私の読んだ感想を書くことがおこがましく思われるほどに有名な作品。でもここは私の備忘録的な場所なので仕方がない。
 

〈おすすめしたい人〉

救いのない物語を読んでずぅーんとしたい人
 

〈内容その他 ネタばれあり〉

まずはあらすじの前に物語の構成を。物語の構成は、下記の3段となっている。
上 先生と私、中 両親と私、下 先生と遺書。
上では先生と私の関係性を、中では両親と私の関係性を描いており、下は先生からの遺書の全文載せといったかたちになっている。
あらすじは、このとても綺麗な構成をお伝えするだけで十分に事足りるくらいだ。少し付け加えるとするならば、作品中の私(書生)が慕う先生(明治期の知識人)は、友人であったKの自死から逃れらず、自らも自死の道を選ぶ。先生はその心理過程を綴った遺書を、「私の過去を善悪ともに他の参考に供するつもりです。」として、私に残すというもの。そしてこの遺書部分が、この小説の半分を占めていることからもわかるように、この小説の核となっている。
 
この小説を読んで、感想を書くのだけれども、死について考えるほかない。とりわけ自死であるけれど、まずはこの小説における死を整理する。
 
①先生の両親の死(先生が二十歳にならないころに腸チフスで)
②Kの自死 「自分は薄志弱行で到底行先の望みがないから、自殺する」
③妻の母の死
④私の父の死(病から死にいく様を描かれる)
⑤乃木大将の殉死 「西南戦争の時敵に旗を奪られて以来、申し訳のために死のう死のうと思って、つい今日まで生きていた」
⑥先生の自死
 
以上の死がこの小説で描かれるわけだけど、このうち、②、⑤、⑥が自死である。

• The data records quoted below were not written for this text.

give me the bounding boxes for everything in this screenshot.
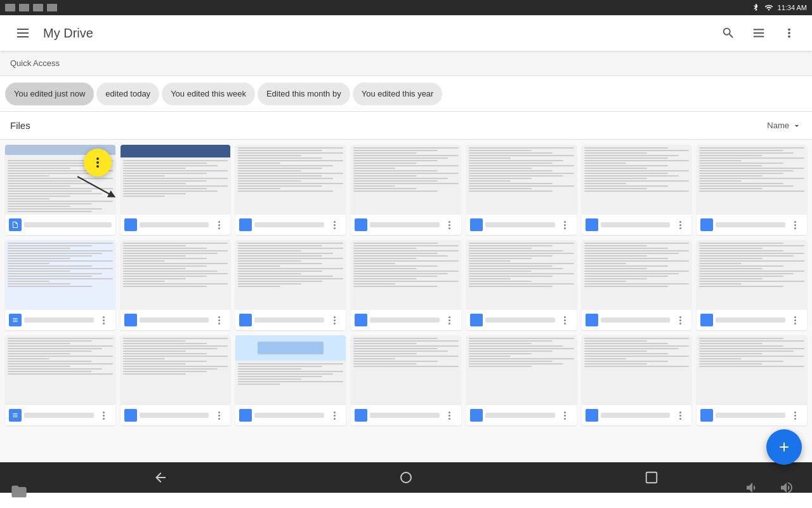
file-card-16[interactable] (121, 335, 231, 425)
file-card-19[interactable] (466, 335, 577, 425)
file-footer-9 (121, 310, 231, 330)
file-more-button-18[interactable] (442, 408, 457, 423)
list-view-button[interactable] (746, 20, 771, 46)
file-thumbnail-17 (235, 335, 346, 405)
file-card-9[interactable] (121, 240, 231, 330)
file-thumbnail-2 (121, 145, 231, 215)
volume-up-button[interactable] (771, 472, 802, 503)
file-more-button-8[interactable] (96, 312, 112, 328)
file-name-bar-19 (485, 413, 555, 418)
file-name-bar-9 (140, 318, 209, 323)
hamburger-icon (17, 29, 29, 37)
file-card-10[interactable] (235, 240, 346, 330)
chip-this-year[interactable]: You edited this year (353, 83, 443, 105)
file-more-button-9[interactable] (211, 312, 226, 328)
file-more-button-15[interactable] (96, 408, 112, 423)
file-card-8[interactable] (5, 240, 115, 330)
file-card-12[interactable] (466, 240, 577, 330)
file-more-button-4[interactable] (442, 217, 457, 232)
sort-button[interactable]: Name (767, 121, 802, 131)
file-type-icon-1 (9, 218, 22, 231)
file-card-6[interactable] (582, 145, 692, 235)
bluetooth-icon (751, 3, 760, 12)
three-dots-10 (334, 316, 336, 324)
file-footer-11 (351, 310, 461, 330)
file-more-button-7[interactable] (788, 217, 803, 232)
time-display: 11:34 AM (778, 4, 807, 11)
file-card-5[interactable] (466, 145, 577, 235)
file-more-button-11[interactable] (442, 312, 457, 328)
file-more-button-10[interactable] (327, 312, 342, 328)
file-type-icon-3 (239, 218, 252, 231)
file-more-button-12[interactable] (558, 312, 573, 328)
menu-button[interactable] (10, 20, 36, 46)
file-more-button-2[interactable] (211, 217, 226, 232)
file-grid-row-1 (5, 145, 807, 235)
recent-apps-button[interactable] (636, 462, 667, 493)
file-card-4[interactable] (351, 145, 461, 235)
file-footer-17 (235, 405, 346, 425)
file-card-11[interactable] (351, 240, 461, 330)
file-type-icon-14 (700, 314, 713, 326)
file-card-7[interactable] (697, 145, 807, 235)
more-options-highlight-button[interactable] (84, 149, 112, 177)
file-thumbnail-9 (121, 240, 231, 310)
file-more-button-16[interactable] (211, 408, 226, 423)
file-more-button-17[interactable] (327, 408, 342, 423)
file-card-3[interactable] (235, 145, 346, 235)
notification-icon-3 (33, 4, 43, 11)
three-dots-3 (334, 221, 336, 229)
file-card-15[interactable] (5, 335, 115, 425)
file-footer-18 (351, 405, 461, 425)
bottom-nav (0, 462, 812, 493)
volume-controls (736, 472, 802, 503)
chip-this-week[interactable]: You edited this week (162, 83, 255, 105)
home-button[interactable] (391, 462, 421, 493)
file-name-bar-2 (140, 222, 209, 227)
three-dots-5 (564, 221, 566, 229)
file-footer-4 (351, 215, 461, 235)
file-more-button-20[interactable] (672, 408, 688, 423)
svg-point-1 (401, 472, 411, 483)
file-more-button-3[interactable] (327, 217, 342, 232)
folder-icon-btn[interactable] (10, 483, 28, 503)
file-name-bar-10 (254, 318, 324, 323)
file-type-icon-12 (470, 314, 483, 326)
file-type-icon-13 (586, 314, 598, 326)
file-card-18[interactable] (351, 335, 461, 425)
three-dots-11 (449, 316, 450, 324)
file-thumbnail-11 (351, 240, 461, 310)
file-more-button-14[interactable] (788, 312, 803, 328)
file-card-21[interactable] (697, 335, 807, 425)
volume-down-icon (743, 480, 759, 495)
file-card-17[interactable] (235, 335, 346, 425)
file-more-button-21[interactable] (788, 408, 803, 423)
file-thumbnail-13 (582, 240, 692, 310)
chip-this-month[interactable]: Edited this month by (258, 83, 350, 105)
file-type-icon-10 (239, 314, 252, 326)
file-card-14[interactable] (697, 240, 807, 330)
file-more-button-19[interactable] (558, 408, 573, 423)
search-icon (721, 26, 735, 40)
file-type-icon-2 (124, 218, 137, 231)
file-card-20[interactable] (582, 335, 692, 425)
more-options-button[interactable] (776, 20, 802, 46)
file-card-2[interactable] (121, 145, 231, 235)
file-name-bar-3 (254, 222, 324, 227)
file-card-13[interactable] (582, 240, 692, 330)
file-footer-2 (121, 215, 231, 235)
file-type-icon-4 (355, 218, 367, 231)
search-button[interactable] (716, 20, 741, 46)
file-more-button-6[interactable] (672, 217, 688, 232)
file-type-icon-21 (700, 409, 713, 422)
chip-just-now[interactable]: You edited just now (5, 83, 94, 105)
three-dots-20 (679, 411, 681, 420)
status-bar-right: 11:34 AM (751, 3, 807, 12)
file-more-button-13[interactable] (672, 312, 688, 328)
back-button[interactable] (145, 462, 176, 493)
file-type-icon-17 (239, 409, 252, 422)
file-more-button-5[interactable] (558, 217, 573, 232)
volume-down-button[interactable] (736, 472, 766, 503)
chip-today[interactable]: edited today (96, 83, 159, 105)
fab-button[interactable] (766, 429, 802, 465)
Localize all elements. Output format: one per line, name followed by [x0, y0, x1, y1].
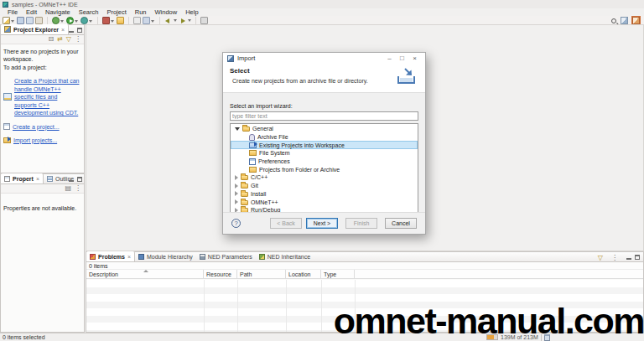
- project-explorer-panel: Project Explorer × There are no projects…: [0, 24, 85, 173]
- tree-item-projects-from-folder[interactable]: Projects from Folder or Archive: [231, 165, 418, 173]
- open-perspective-button[interactable]: [621, 17, 628, 24]
- active-perspective-button[interactable]: [632, 17, 640, 24]
- dialog-title-bar[interactable]: Import – □ ×: [223, 53, 425, 64]
- debug-button[interactable]: [52, 17, 60, 24]
- view-menu-icon[interactable]: [611, 255, 618, 261]
- filter-icon[interactable]: [598, 255, 603, 261]
- build-button[interactable]: [35, 17, 43, 24]
- tree-item-archive-file[interactable]: Archive File: [231, 133, 418, 142]
- collapse-arrow-icon[interactable]: [235, 127, 240, 131]
- file-system-icon: [249, 150, 257, 156]
- collapse-all-icon[interactable]: [48, 36, 54, 43]
- bottom-tab-row: Problems × Module Hierarchy NED Paramete…: [86, 252, 643, 262]
- expand-arrow-icon[interactable]: [235, 175, 238, 180]
- maximize-icon[interactable]: [635, 255, 640, 260]
- column-path[interactable]: Path: [237, 270, 286, 278]
- dialog-title: Import: [237, 54, 255, 62]
- profile-button[interactable]: [80, 17, 88, 24]
- maximize-icon[interactable]: □: [396, 54, 408, 62]
- menu-edit[interactable]: Edit: [22, 8, 41, 16]
- wizard-filter-input[interactable]: [230, 111, 418, 121]
- back-button[interactable]: < Back: [270, 218, 302, 229]
- column-type[interactable]: Type: [321, 270, 355, 278]
- create-cdt-project-link[interactable]: Create a Project that can handle OMNeT++…: [14, 77, 80, 116]
- finish-button[interactable]: Finish: [345, 218, 377, 229]
- title-bar: samples - OMNeT++ IDE: [0, 0, 644, 8]
- tab-problems[interactable]: Problems ×: [86, 251, 135, 261]
- view-menu-icon[interactable]: [75, 36, 81, 43]
- tree-item-git[interactable]: Git: [231, 182, 418, 190]
- menu-window[interactable]: Window: [151, 8, 182, 16]
- tree-item-general[interactable]: General: [231, 125, 418, 133]
- menu-navigate[interactable]: Navigate: [41, 8, 75, 16]
- column-description[interactable]: Description: [86, 270, 204, 278]
- tab-module-hierarchy[interactable]: Module Hierarchy: [135, 251, 196, 261]
- dialog-body: Select an import wizard: General Archive…: [223, 93, 425, 222]
- minimize-icon[interactable]: [626, 255, 631, 260]
- cdt-project-icon: [3, 93, 12, 101]
- menu-search[interactable]: Search: [75, 8, 103, 16]
- expand-arrow-icon[interactable]: [235, 183, 238, 189]
- close-tab-icon[interactable]: ×: [127, 254, 131, 260]
- import-projects-link[interactable]: Import projects...: [13, 137, 57, 144]
- cancel-button[interactable]: Cancel: [385, 218, 417, 229]
- menu-help[interactable]: Help: [181, 8, 202, 16]
- tree-item-install[interactable]: Install: [231, 190, 418, 199]
- close-icon[interactable]: ×: [408, 54, 421, 62]
- create-project-row: Create a project...: [3, 123, 81, 131]
- save-all-button[interactable]: [26, 17, 34, 24]
- menu-run[interactable]: Run: [131, 8, 151, 16]
- forward-history-button[interactable]: [179, 17, 186, 24]
- archive-icon: [249, 134, 255, 141]
- tab-ned-parameters[interactable]: NED Parameters: [196, 251, 256, 261]
- minimize-icon[interactable]: [69, 28, 74, 33]
- maximize-icon[interactable]: [77, 177, 82, 182]
- view-menu-icon[interactable]: [75, 185, 81, 192]
- properties-content: Properties are not available.: [1, 194, 84, 211]
- last-edit-location-button[interactable]: [200, 17, 208, 24]
- folder-icon: [242, 127, 250, 132]
- close-tab-icon[interactable]: ×: [36, 176, 39, 182]
- import-projects-row: Import projects...: [3, 137, 81, 144]
- annotations-button[interactable]: [143, 17, 150, 24]
- link-with-editor-icon[interactable]: [57, 36, 63, 43]
- filter-icon[interactable]: [66, 36, 71, 43]
- tree-item-file-system[interactable]: File System: [231, 149, 418, 158]
- search-icon[interactable]: [611, 18, 616, 23]
- column-location[interactable]: Location: [286, 270, 321, 278]
- selection-status: 0 items selected: [0, 334, 45, 340]
- help-icon[interactable]: ?: [231, 219, 241, 228]
- tab-project-explorer[interactable]: Project Explorer ×: [1, 24, 69, 34]
- expand-arrow-icon[interactable]: [235, 199, 238, 204]
- tree-item-preferences[interactable]: Preferences: [231, 158, 418, 166]
- save-button[interactable]: [17, 17, 24, 24]
- panel-minmax: [69, 177, 82, 182]
- tab-properties[interactable]: Propert ×: [1, 173, 44, 183]
- expand-arrow-icon[interactable]: [235, 191, 238, 196]
- open-folder-button[interactable]: [117, 17, 124, 24]
- tree-item-existing-projects[interactable]: Existing Projects into Workspace: [231, 141, 418, 149]
- empty-workspace-message: There are no projects in your workspace.…: [3, 48, 81, 71]
- mark-occurrences-button[interactable]: [133, 17, 141, 24]
- toolbar-separator: [195, 17, 196, 24]
- column-resource[interactable]: Resource: [204, 270, 237, 278]
- toolbar-separator: [159, 17, 160, 24]
- new-wizard-button[interactable]: [3, 17, 10, 24]
- minimize-icon[interactable]: –: [383, 54, 396, 62]
- back-history-button[interactable]: [164, 17, 172, 24]
- create-project-link[interactable]: Create a project...: [13, 123, 60, 131]
- tree-item-c-cpp[interactable]: C/C++: [231, 173, 418, 182]
- maximize-icon[interactable]: [77, 28, 82, 33]
- next-button[interactable]: Next >: [306, 218, 338, 229]
- menu-file[interactable]: File: [3, 8, 22, 16]
- tab-ned-inheritance[interactable]: NED Inheritance: [256, 251, 314, 261]
- tree-item-omnetpp[interactable]: OMNeT++: [231, 198, 418, 206]
- run-button[interactable]: [66, 17, 74, 24]
- show-advanced-icon[interactable]: [65, 185, 71, 192]
- external-tools-button[interactable]: [102, 17, 110, 24]
- minimize-icon[interactable]: [69, 177, 74, 182]
- close-tab-icon[interactable]: ×: [61, 27, 65, 33]
- ned-parameters-icon: [200, 254, 205, 260]
- module-hierarchy-icon: [138, 254, 144, 260]
- menu-project[interactable]: Project: [102, 8, 130, 16]
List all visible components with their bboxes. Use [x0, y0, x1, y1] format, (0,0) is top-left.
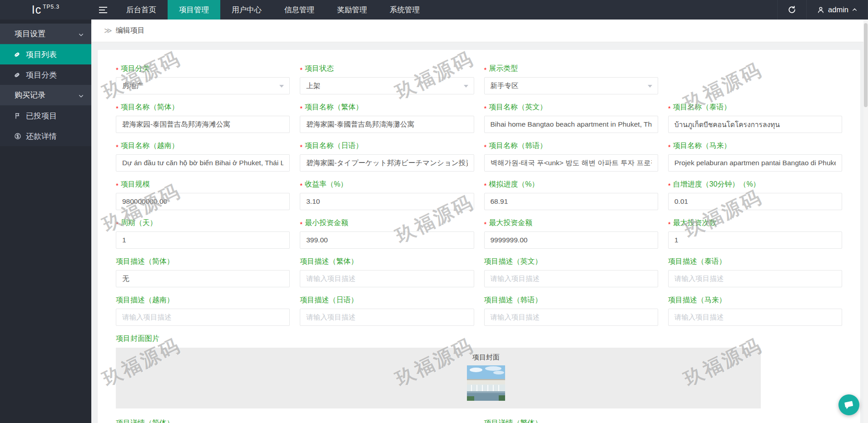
- desc-cn-input[interactable]: [116, 270, 290, 287]
- field-project-category: *项目分类 房地产: [116, 64, 290, 94]
- logo-text: Ic: [32, 3, 41, 16]
- tab-project-management[interactable]: 项目管理: [168, 0, 220, 20]
- min-invest-input[interactable]: [300, 231, 474, 249]
- tab-user-center[interactable]: 用户中心: [220, 0, 273, 20]
- sidebar: 项目设置 项目列表 项目分类 购买记录 已投项目 还款详情: [0, 20, 91, 423]
- field-desc-cn: 项目描述（简体）: [116, 257, 290, 287]
- required-asterisk: *: [484, 220, 487, 228]
- user-icon: [817, 6, 825, 14]
- cover-section: 项目封面图片 项目封面: [116, 334, 842, 408]
- auto-progress-input[interactable]: [668, 193, 842, 210]
- chevron-up-icon: [852, 7, 858, 13]
- name-th-input[interactable]: [668, 116, 842, 133]
- field-label: 自增进度（30分钟）（%）: [673, 180, 760, 189]
- field-label: 最小投资金额: [305, 218, 348, 228]
- display-type-select[interactable]: 新手专区: [484, 77, 658, 94]
- refresh-button[interactable]: [777, 0, 806, 20]
- chevron-down-icon: [78, 93, 84, 99]
- topbar: IcTP5.3 后台首页 项目管理 用户中心 信息管理 奖励管理 系统管理 ad…: [0, 0, 868, 20]
- sidebar-item-project-category[interactable]: 项目分类: [0, 64, 91, 85]
- sidebar-item-project-list[interactable]: 项目列表: [0, 44, 91, 64]
- tab-dashboard[interactable]: 后台首页: [115, 0, 168, 20]
- field-label: 项目描述（泰语）: [668, 257, 726, 266]
- field-label: 项目名称（韩语）: [489, 141, 547, 151]
- link-icon: [14, 51, 21, 58]
- field-label: 展示类型: [489, 64, 518, 74]
- admin-username: admin: [828, 5, 848, 14]
- money-circle-icon: [14, 133, 21, 140]
- name-kr-input[interactable]: [484, 154, 658, 172]
- required-asterisk: *: [668, 182, 671, 189]
- yield-rate-input[interactable]: [300, 193, 474, 210]
- project-status-select[interactable]: 上架: [300, 77, 474, 94]
- field-label: 周期（天）: [121, 218, 157, 228]
- link-icon: [14, 71, 21, 79]
- required-asterisk: *: [116, 220, 119, 228]
- tab-info-management[interactable]: 信息管理: [273, 0, 326, 20]
- field-label: 项目描述（马来）: [668, 295, 726, 305]
- project-scale-input[interactable]: [116, 193, 290, 210]
- detail-tw-label: 项目详情（繁体）: [484, 418, 658, 423]
- tab-reward-management[interactable]: 奖励管理: [326, 0, 378, 20]
- chevron-down-icon: [78, 32, 84, 38]
- field-name-vn: *项目名称（越南）: [116, 141, 290, 172]
- group-label: 购买记录: [15, 90, 45, 100]
- cover-upload-area: 项目封面: [116, 348, 761, 408]
- name-tw-input[interactable]: [300, 116, 474, 133]
- sim-progress-input[interactable]: [484, 193, 658, 210]
- period-days-input[interactable]: [116, 231, 290, 249]
- field-label: 项目描述（简体）: [116, 257, 174, 266]
- sidebar-item-repayment-details[interactable]: 还款详情: [0, 126, 91, 146]
- scrollbar-thumb[interactable]: [864, 23, 868, 107]
- admin-menu[interactable]: admin: [806, 0, 868, 20]
- desc-th-input[interactable]: [668, 270, 842, 287]
- field-name-cn: *项目名称（简体）: [116, 103, 290, 133]
- project-category-select[interactable]: 房地产: [116, 77, 290, 94]
- desc-my-input[interactable]: [668, 309, 842, 326]
- desc-kr-input[interactable]: [484, 309, 658, 326]
- field-label: 项目名称（简体）: [121, 103, 179, 112]
- sidebar-item-invested-projects[interactable]: 已投项目: [0, 105, 91, 126]
- field-label: 项目描述（英文）: [484, 257, 542, 266]
- content-area: *项目分类 房地产 *项目状态 上架 *展示类型 新手专区 *项目名称（简体） …: [91, 42, 868, 423]
- tab-system-management[interactable]: 系统管理: [378, 0, 431, 20]
- sidebar-toggle-button[interactable]: [91, 0, 115, 20]
- edit-project-form: *项目分类 房地产 *项目状态 上架 *展示类型 新手专区 *项目名称（简体） …: [98, 50, 860, 423]
- sidebar-item-label: 还款详情: [26, 131, 57, 142]
- field-period-days: *周期（天）: [116, 218, 290, 249]
- desc-vn-input[interactable]: [116, 309, 290, 326]
- desc-jp-input[interactable]: [300, 309, 474, 326]
- field-label: 项目状态: [305, 64, 334, 74]
- chat-button[interactable]: [838, 394, 859, 415]
- max-invest-times-input[interactable]: [668, 231, 842, 249]
- field-label: 项目名称（越南）: [121, 141, 179, 151]
- name-my-input[interactable]: [668, 154, 842, 172]
- field-label: 项目规模: [121, 180, 150, 189]
- name-jp-input[interactable]: [300, 154, 474, 172]
- name-en-input[interactable]: [484, 116, 658, 133]
- sidebar-group-project-settings[interactable]: 项目设置: [0, 24, 91, 44]
- field-name-th: *项目名称（泰语）: [668, 103, 842, 133]
- field-label: 模拟进度（%）: [489, 180, 539, 189]
- field-label: 最大投资金额: [489, 218, 532, 228]
- field-name-my: *项目名称（马来）: [668, 141, 842, 172]
- name-cn-input[interactable]: [116, 116, 290, 133]
- max-invest-input[interactable]: [484, 231, 658, 249]
- field-desc-en: 项目描述（英文）: [484, 257, 658, 287]
- name-vn-input[interactable]: [116, 154, 290, 172]
- cover-image-thumbnail[interactable]: [467, 365, 505, 401]
- field-label: 项目描述（越南）: [116, 295, 174, 305]
- required-asterisk: *: [668, 220, 671, 228]
- field-min-invest: *最小投资金额: [300, 218, 474, 249]
- field-max-invest: *最大投资金额: [484, 218, 658, 249]
- field-label: 项目名称（泰语）: [673, 103, 731, 112]
- desc-en-input[interactable]: [484, 270, 658, 287]
- sidebar-group-purchase-records[interactable]: 购买记录: [0, 85, 91, 105]
- field-label: 项目名称（英文）: [489, 103, 547, 112]
- required-asterisk: *: [484, 66, 487, 74]
- field-label: 项目分类: [121, 64, 150, 74]
- desc-tw-input[interactable]: [300, 270, 474, 287]
- chevron-down-icon: [279, 85, 284, 88]
- field-auto-progress: *自增进度（30分钟）（%）: [668, 180, 842, 210]
- field-label: 项目名称（马来）: [673, 141, 731, 151]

Kの死以降、Kの死は先生にずっと暗い影を投げかけ、乃木大将の殉死で先生は自死を決意するのだが、先生はなぜ自ら死ななくてはいけないのか、先生はその理由をここに書いている。遺書の中で、先生はこんな風にも書いているのだ。
 
「私は暗い人世の影を遠慮なくあなたの頭の上に投げかけて上げます。しかし恐れてはいけません。暗いものを凝と見詰めて、その中からあなたの参考になるものをお攫みなさい。」
「私の鼓動が停った時、あなたの胸に新しい命が宿る事ができるなら満足です。」
 
それでは、先生の遺書からなにを攫むのか。人それぞれに感じるところはあるだろう。
でも、私は先生の苦しい日々が終わったことに対する労いの言葉をかけたい一方で、どうして恥をさらけ出してでも、醜くても、生きて行けなかったのだと言いたい。先生は妻を大切にするあまり、その妻を何重にも裏切っていることにほかならないと思うのだ。残された妻は、遺書を託された私は、これからどうしたらいいのだ。格好なんてつけないで正直に生きること、そしてその結果として生まれる責任に向き合い、幸せになるよう努力をすること。先生にはそれができたはずだと私は思う。
 
救いのない話だとは思うけれど、国語の教科書にも載っていた遺書の部分はとても読み応えがあり、読んだことのない人なら読む価値のあるものだと思う。